Print the records below exactly, omitting all pictures.

▶ **DATASET RECORDS**:
===

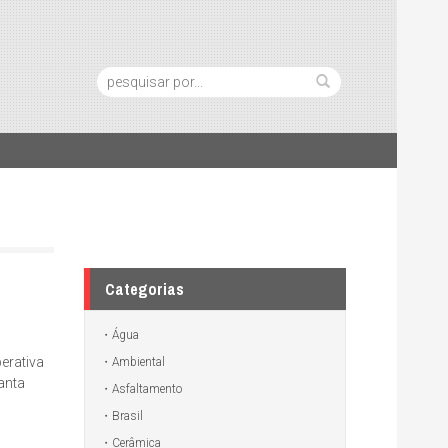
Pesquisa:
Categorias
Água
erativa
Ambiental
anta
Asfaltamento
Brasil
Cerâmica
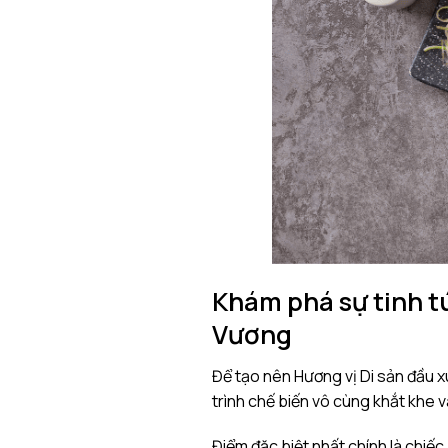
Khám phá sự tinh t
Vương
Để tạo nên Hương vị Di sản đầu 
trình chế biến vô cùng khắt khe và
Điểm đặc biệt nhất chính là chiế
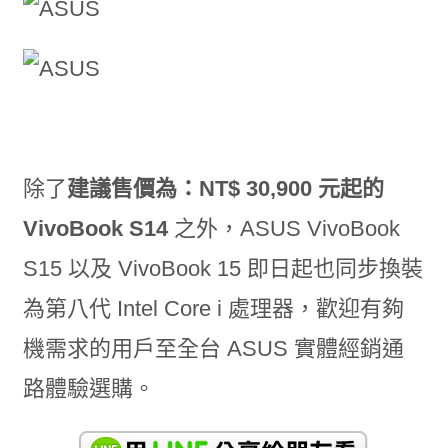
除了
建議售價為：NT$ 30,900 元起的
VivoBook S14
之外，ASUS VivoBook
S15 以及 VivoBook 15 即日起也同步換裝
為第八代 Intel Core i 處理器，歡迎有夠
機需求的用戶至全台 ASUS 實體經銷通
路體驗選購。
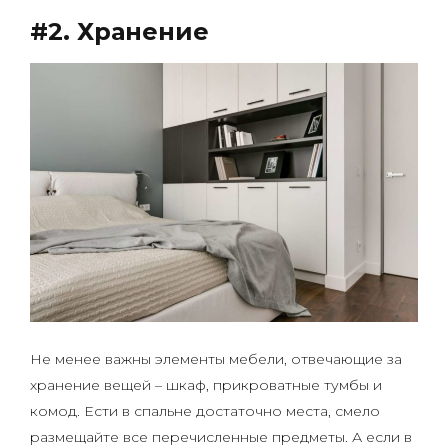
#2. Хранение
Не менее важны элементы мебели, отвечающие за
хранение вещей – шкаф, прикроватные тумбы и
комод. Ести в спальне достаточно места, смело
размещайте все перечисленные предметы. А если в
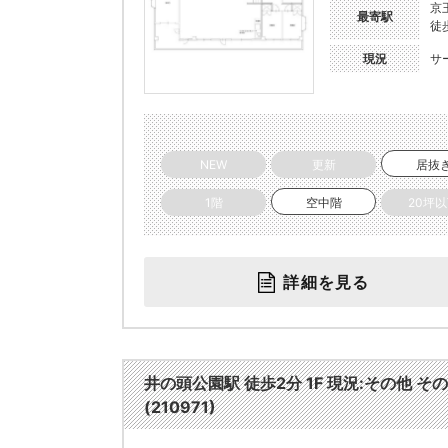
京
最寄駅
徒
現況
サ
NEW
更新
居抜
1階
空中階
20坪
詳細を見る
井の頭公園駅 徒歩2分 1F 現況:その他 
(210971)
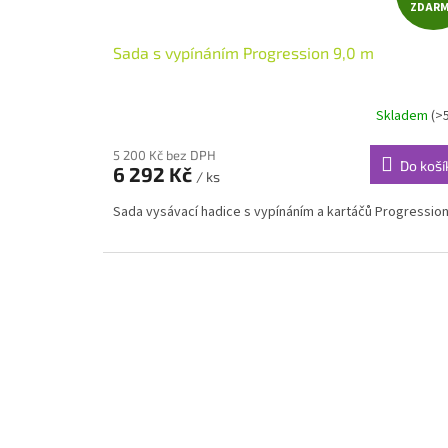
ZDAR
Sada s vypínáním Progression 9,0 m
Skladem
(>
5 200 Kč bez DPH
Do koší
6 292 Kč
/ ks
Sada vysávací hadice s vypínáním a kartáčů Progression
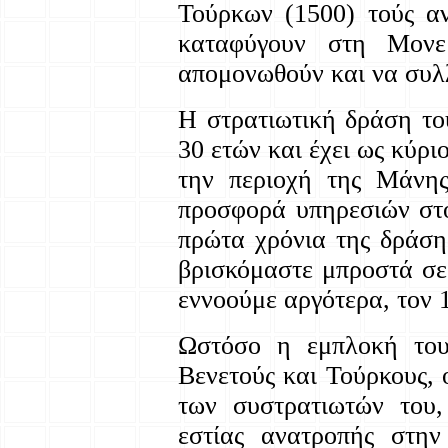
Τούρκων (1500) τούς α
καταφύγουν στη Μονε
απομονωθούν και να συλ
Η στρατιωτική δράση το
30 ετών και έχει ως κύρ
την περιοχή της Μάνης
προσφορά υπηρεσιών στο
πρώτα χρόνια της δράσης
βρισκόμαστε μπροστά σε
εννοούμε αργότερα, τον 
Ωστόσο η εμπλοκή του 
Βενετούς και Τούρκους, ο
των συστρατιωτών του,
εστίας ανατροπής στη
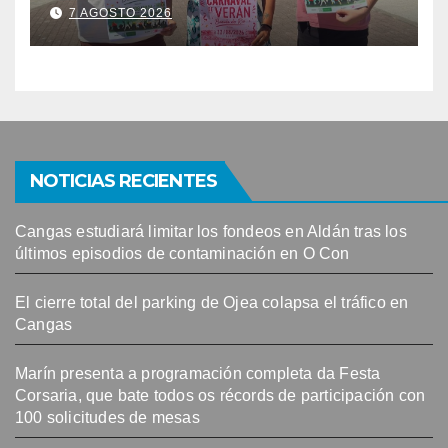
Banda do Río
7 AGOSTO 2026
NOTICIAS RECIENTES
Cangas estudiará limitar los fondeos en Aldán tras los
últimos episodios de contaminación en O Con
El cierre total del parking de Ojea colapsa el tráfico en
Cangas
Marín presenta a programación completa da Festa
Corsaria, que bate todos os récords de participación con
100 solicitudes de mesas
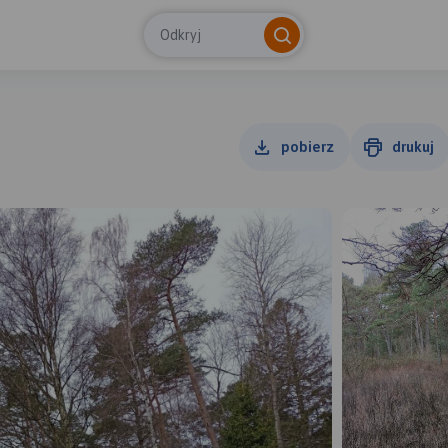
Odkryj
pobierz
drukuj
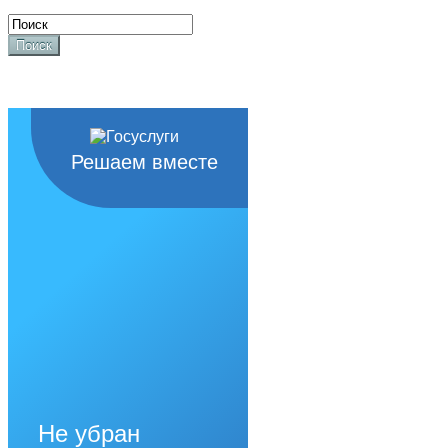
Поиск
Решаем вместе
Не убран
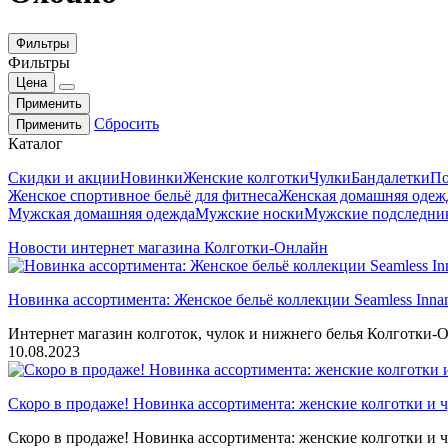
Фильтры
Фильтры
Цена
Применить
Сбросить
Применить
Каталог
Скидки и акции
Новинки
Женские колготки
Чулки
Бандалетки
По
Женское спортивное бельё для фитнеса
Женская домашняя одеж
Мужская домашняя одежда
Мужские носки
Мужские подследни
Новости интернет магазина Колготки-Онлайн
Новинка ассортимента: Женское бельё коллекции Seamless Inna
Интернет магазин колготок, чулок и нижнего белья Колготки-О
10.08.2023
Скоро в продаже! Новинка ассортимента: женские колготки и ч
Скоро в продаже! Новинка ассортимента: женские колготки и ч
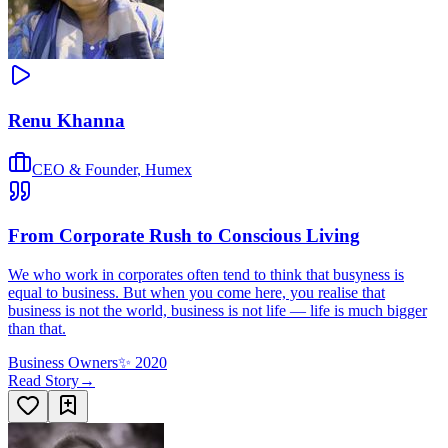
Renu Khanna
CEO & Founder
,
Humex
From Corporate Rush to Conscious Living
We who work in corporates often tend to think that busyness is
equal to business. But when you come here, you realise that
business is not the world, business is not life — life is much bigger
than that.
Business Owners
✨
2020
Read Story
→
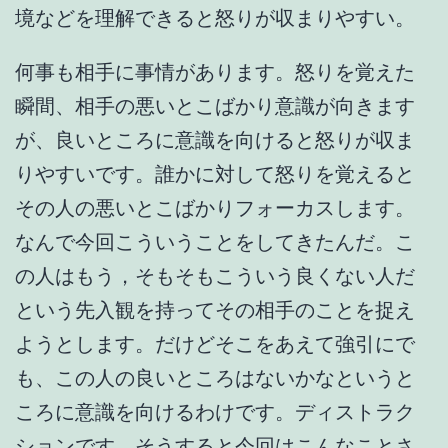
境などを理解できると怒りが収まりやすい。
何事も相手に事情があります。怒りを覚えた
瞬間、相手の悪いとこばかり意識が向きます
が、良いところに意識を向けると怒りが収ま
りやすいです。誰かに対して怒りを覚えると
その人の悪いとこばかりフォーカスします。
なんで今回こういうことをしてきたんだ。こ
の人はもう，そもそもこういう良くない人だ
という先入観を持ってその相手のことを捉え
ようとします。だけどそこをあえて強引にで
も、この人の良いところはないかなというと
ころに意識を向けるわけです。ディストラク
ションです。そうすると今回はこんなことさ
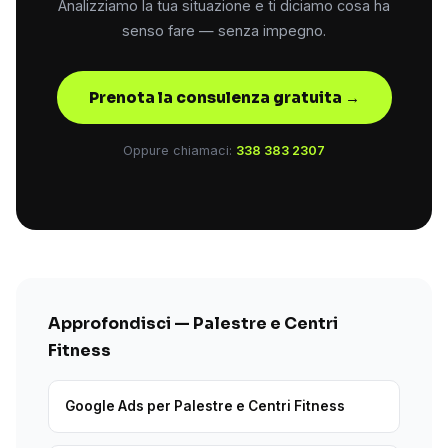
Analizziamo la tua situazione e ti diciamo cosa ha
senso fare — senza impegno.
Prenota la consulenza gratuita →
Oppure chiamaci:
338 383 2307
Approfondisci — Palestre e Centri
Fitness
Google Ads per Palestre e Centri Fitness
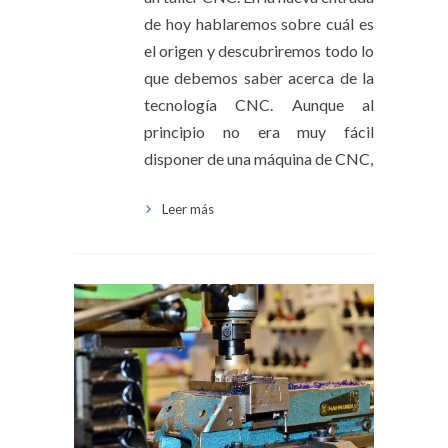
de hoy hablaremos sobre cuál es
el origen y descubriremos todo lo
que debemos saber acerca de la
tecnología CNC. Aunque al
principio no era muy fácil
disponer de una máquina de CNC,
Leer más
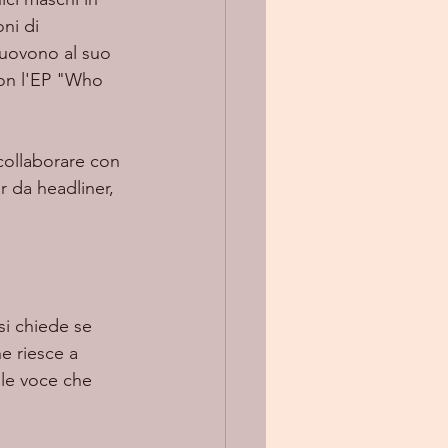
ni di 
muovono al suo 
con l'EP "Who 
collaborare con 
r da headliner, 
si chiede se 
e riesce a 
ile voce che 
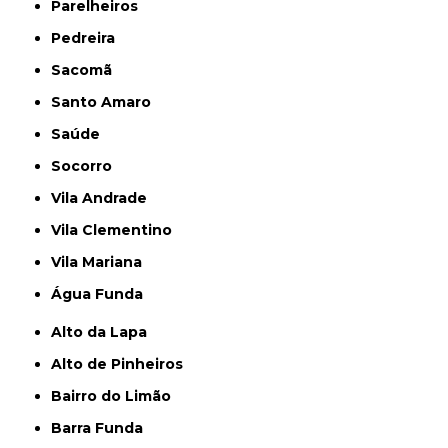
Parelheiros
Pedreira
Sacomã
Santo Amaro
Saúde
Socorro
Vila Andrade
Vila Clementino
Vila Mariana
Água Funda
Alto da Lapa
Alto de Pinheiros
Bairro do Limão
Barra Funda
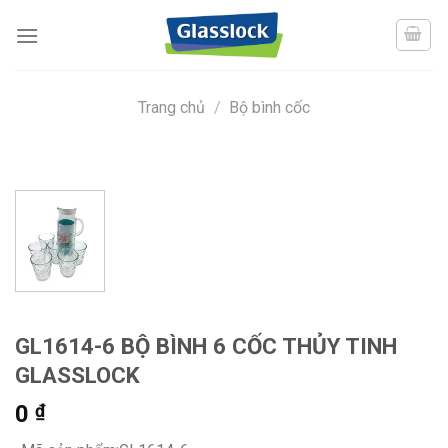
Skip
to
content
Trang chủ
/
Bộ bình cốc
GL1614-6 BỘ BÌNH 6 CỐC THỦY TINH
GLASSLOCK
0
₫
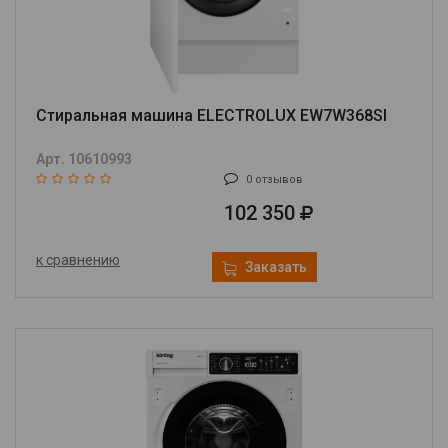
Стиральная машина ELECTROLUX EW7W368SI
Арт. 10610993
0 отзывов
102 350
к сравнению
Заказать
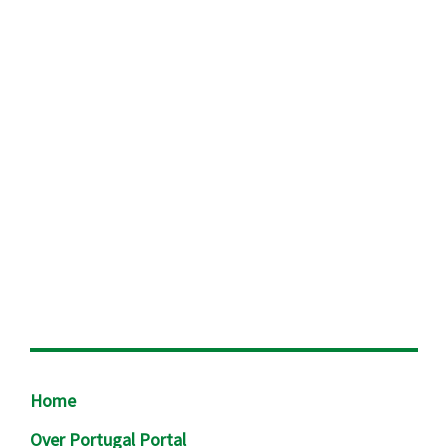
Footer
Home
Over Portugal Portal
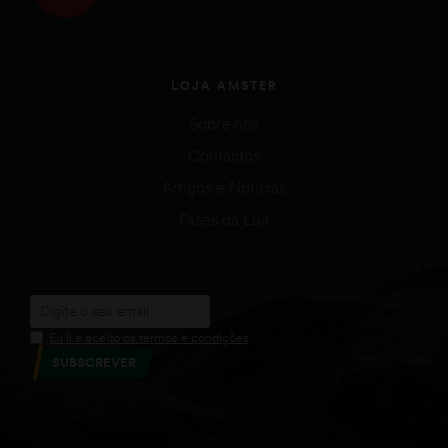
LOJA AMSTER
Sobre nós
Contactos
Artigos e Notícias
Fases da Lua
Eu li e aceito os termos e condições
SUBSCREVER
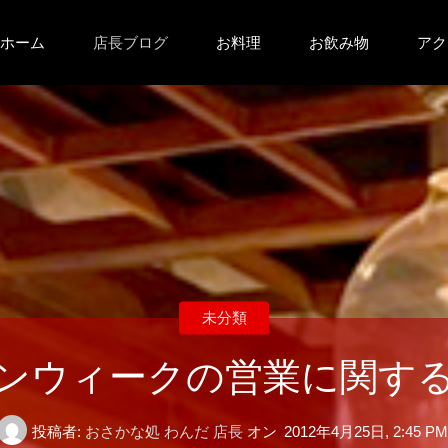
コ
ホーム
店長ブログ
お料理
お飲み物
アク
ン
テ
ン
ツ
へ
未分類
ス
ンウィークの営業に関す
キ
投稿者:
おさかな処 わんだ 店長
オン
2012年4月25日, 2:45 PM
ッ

===

▶ **ANSWER SPACE**:
Pesquisa:
Categorias
Água
erativa
Ambiental
anta
Asfaltamento
Brasil
Cerâmica
Khám phá sự tinh t
Vương
Để tạo nên Hương vị Di sản đầu 
trình chế biến vô cùng khắt khe và
Điểm đặc biệt nhất chính là chiế
除了
建議售價為：NT$ 30,900 元起的
VivoBook S14
之外，ASUS VivoBook
S15 以及 VivoBook 15 即日起也同步換裝
為第八代 Intel Core i 處理器，歡迎有夠
機需求的用戶至全台 ASUS 實體經銷通
路體驗選購。
#2. Хранение
Не менее важны элементы мебели, отвечающие за
хранение вещей – шкаф, прикроватные тумбы и
комод. Ести в спальне достаточно места, смело
размещайте все перечисленные предметы. А если в
京
最寄駅
徒
現況
サ
NEW
更新
居抜
1階
空中階
20坪
詳細を見る
井の頭公園駅 徒歩2分 1F 現況:その他 
(210971)
ZDAR
Sada s vypínáním Progression 9,0 m
Skladem
(>
5 200 Kč bez DPH
Do koší
6 292 Kč
/ ks
Sada vysávací hadice s vypínáním a kartáčů Progression
Τούρκων (1500) τούς α
καταφύγουν στη Μονε
απομονωθούν και να συλ
Η στρατιωτική δράση το
30 ετών και έχει ως κύρ
την περιοχή της Μάνης
προσφορά υπηρεσιών στο
πρώτα χρόνια της δράσης
βρισκόμαστε μπροστά σε
εννοούμε αργότερα, τον 
Ωστόσο η εμπλοκή του 
Βενετούς και Τούρκους, ο
των συστρατιωτών του,
εστίας ανατροπής στη
Banda do Río
7 AGOSTO 2026
NOTICIAS RECIENTES
Cangas estudiará limitar los fondeos en Aldán tras los
últimos episodios de contaminación en O Con
El cierre total del parking de Ojea colapsa el tráfico en
Cangas
Marín presenta a programación completa da Festa
Corsaria, que bate todos os récords de participación con
100 solicitudes de mesas
Odkryj
pobierz
drukuj
Поиск
Решаем вместе
Не убран
Фильтры
Фильтры
Цена
Применить
Сбросить
Применить
Каталог
Скидки и акции
Новинки
Женские колготки
Чулки
Бандалетки
По
Женское спортивное бельё для фитнеса
Женская домашняя одеж
Мужская домашняя одежда
Мужские носки
Мужские подследни
Новости интернет магазина Колготки-Онлайн
Новинка ассортимента: Женское бельё коллекции Seamless Inna
Интернет магазин колготок, чулок и нижнего белья Колготки-О
10.08.2023
Скоро в продаже! Новинка ассортимента: женские колготки и ч
Скоро в продаже! Новинка ассортимента: женские колготки и ч
Renu Khanna
CEO & Founder
,
Humex
From Corporate Rush to Conscious Living
We who work in corporates often tend to think that busyness is
equal to business. But when you come here, you realise that
business is not the world, business is not life — life is much bigger
than that.
Business Owners
✨
2020
Read Story
→
境などを理解できると怒りが収まりやすい。
何事も相手に事情があります。怒りを覚えた
瞬間、相手の悪いとこばかり意識が向きます
が、良いところに意識を向けると怒りが収ま
りやすいです。誰かに対して怒りを覚えると
その人の悪いとこばかりフォーカスします。
なんで今回こういうことをしてきたんだ。こ
の人はもう，そもそもこういう良くない人だ
という先入観を持ってその相手のことを捉え
ようとします。だけどそこをあえて強引にで
も、この人の良いところはないかなというと
ころに意識を向けるわけです。ディストラク
ションです。そうすると今回はこんなことさ
Analizziamo la tua situazione e ti diciamo cosa ha
senso fare — senza impegno.
Prenota la consulenza gratuita →
Oppure chiamaci:
338 383 2307
Approfondisci — Palestre e Centri
Fitness
Google Ads per Palestre e Centri Fitness
de hoy hablaremos sobre cuál es
el origen y descubriremos todo lo
que debemos saber acerca de la
tecnología CNC. Aunque al
principio no era muy fácil
disponer de una máquina de CNC,
Leer más
ni di 
muovono al suo 
con l'EP "Who 
collaborare con 
r da headliner, 
si chiede se 
e riesce a 
ile voce che 
Parelheiros
Pedreira
Sacomã
Santo Amaro
Saúde
Socorro
Vila Andrade
Vila Clementino
Vila Mariana
Água Funda
Alto da Lapa
Alto de Pinheiros
Bairro do Limão
Barra Funda
Skip
to
content
Trang chủ
/
Bộ bình cốc
GL1614-6 BỘ BÌNH 6 CỐC THỦY TINH
GLASSLOCK
0
₫
Стиральная машина ELECTROLUX EW7W368SI
Арт. 10610993
0 отзывов
102 350
к сравнению
Заказать
Footer
Home
Over Portugal Portal
LOJA AMSTER
Sobre nós
Contactos
Artigos e Notícias
Fases da Lua
Eu li e aceito os termos e condições
SUBSCREVER
コ
ホーム
店長ブログ
お料理
お飲み物
アク
ン
テ
ン
ツ
へ
未分類
ス
ンウィークの営業に関す
キ
投稿者:
おさかな処 わんだ 店長
オン
2012年4月25日, 2:45 PM
ッ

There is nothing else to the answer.